___ Data to use ___

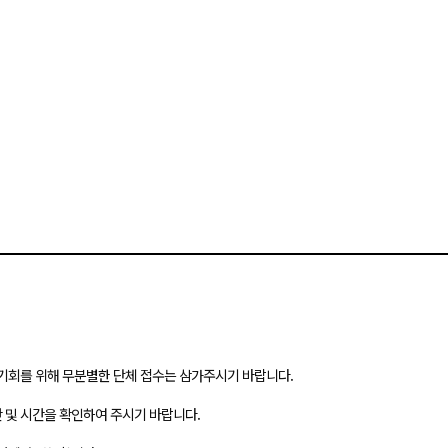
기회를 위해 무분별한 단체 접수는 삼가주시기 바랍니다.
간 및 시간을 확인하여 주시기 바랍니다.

___
___ Data to use ___

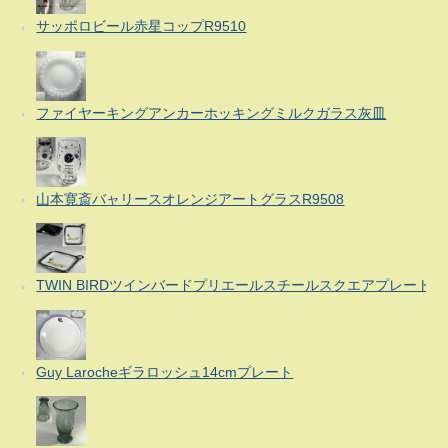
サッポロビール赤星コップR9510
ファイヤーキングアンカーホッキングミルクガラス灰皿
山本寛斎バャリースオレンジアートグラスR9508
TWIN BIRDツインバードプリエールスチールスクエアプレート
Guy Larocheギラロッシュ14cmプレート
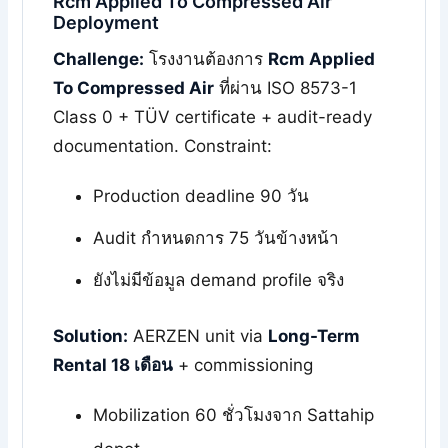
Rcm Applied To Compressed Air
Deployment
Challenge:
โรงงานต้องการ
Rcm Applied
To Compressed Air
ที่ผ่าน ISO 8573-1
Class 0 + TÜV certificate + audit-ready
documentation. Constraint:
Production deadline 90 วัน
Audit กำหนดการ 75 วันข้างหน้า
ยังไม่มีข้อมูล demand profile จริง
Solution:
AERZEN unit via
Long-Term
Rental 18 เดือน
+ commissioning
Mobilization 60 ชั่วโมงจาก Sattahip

___
___ Data to use ___

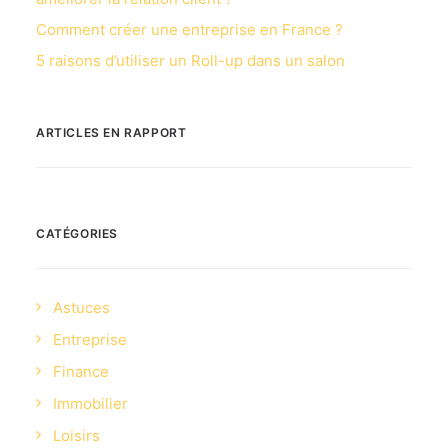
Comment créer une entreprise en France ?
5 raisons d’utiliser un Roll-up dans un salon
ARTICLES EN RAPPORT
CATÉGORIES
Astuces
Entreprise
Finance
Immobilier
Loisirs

___

Task objective — Out of the preceding entries, pull each line that contains the word "Applied".

Solution to this task —
Rcm Applied To Compressed Air
Rcm Applied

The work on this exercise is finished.